This months books

Whilst it is VERY easy to let everyday life distract you from the things you enjoy, as well as the stuff that is good for you, it is important to make time for non-productive, non-money making, non-thinky stuff. That is easier said than done but the benefits, once you’ve tried it a few times, become obvious in better sleep, better health and better mental well-being.

Taking an hour, or four, for reading fiction can seem wasteful in a world where we are told to find hobbies that can become jobs that can pay the bills and make it feel like we haven’t had a working day inflicted upon us. (Unless you’re a publishing editor in which case, reading non-work related fiction can seem like wasteful time).

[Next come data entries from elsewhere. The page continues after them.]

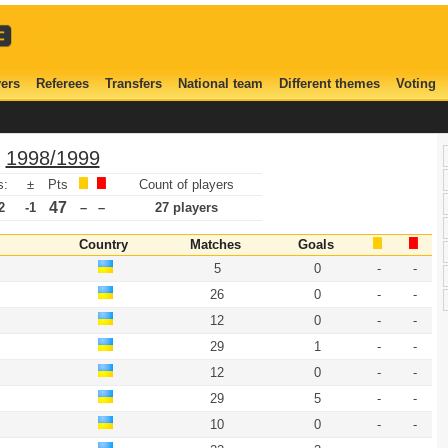
ers
Referees
Transfers
National team
Different themes
Voting
n
1998/1999
s:
±
Pts
Count of players
47
2
-1
–
–
27 players
Country
Matches
Goals
5
0
-
-
26
0
-
-
12
0
-
-
29
1
-
-
12
0
-
-
29
5
-
-
10
0
-
-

Every day I fall into the trap of thinking about what I ‘should’ be doing, but every day I get a little better at dismissing that thought.

That’s why I read books.

This month I had mixed successes and here they are:

  • The Salt Path by Raynor Winn. I picked up my copy of this from a charity shop, so I don’t feel that I lost anything, but I couldn’t finish it. I wanted to finish it but I couldn’t find any connection with the characters. It is the tale of a couple finding their way back from loss by walking 630 miles. Maybe I could have given it longer, maybe I would have found a way into it if I had, but in order to find books that drag me away from reality I have to be prepared to give up on the ones that don’t.
  • The Axeman’s Jazz by Ray Celestin. This again was a charity shop find and I’m not really sure why I picked it up as I don’t enjoy historical fiction, but it is also crime fiction so I suppose I thought that might win out. It did not and I couldn’t finish it, however it is very well written and atmospheric. If you think you may enjoy reading about New Orleans in 1919 this book will get you there. There are also gruesome murders, so there’s even more to recommend it.
  • Planetside by Michael Mammay. I bought this as the sequel was being recommended on John Scalzi’s blog, Whatever. I bought the sequel before even getting to the last page. This is a well paced read that draws you into intrigue and conspiracy immediately. It is no surprise that the author is a veteran as the military background is utterly believable, even though it is set in space. Highly recommended.
  • Spaceside by Michael Mammay. A great follow up to the previous novel and explores the realities of post combat/conflict/cover-up’s whilst also delivering another absorbing tale. Again, highly recommended.
  • Barefoot Gen by Keiji Nakazawa. This graphic novel was recommended to me by a commenter, thank you Pacquino! Whilst I cannot say I enjoyed this, it is a harrowing tale of the bombing of Hiroshima after all, I am very glad I took the time to read it. This is a tale, told by someone with firsthand experience, of suffering and loyalty and I think we should all be reminded of those from time to time.

3 Comments Add yours

  1. Pacquino says:


  2. I like Scalzi’s books but I find I don’t like his taste in books. I’ve learned that if he recommends a book or author, I should steer clear. Not that the books are bad, just not for me. Some people like pistachio ice cream. There is a web comic artist who is the same way. I like her work. I don’t like the work she likes. People are weird.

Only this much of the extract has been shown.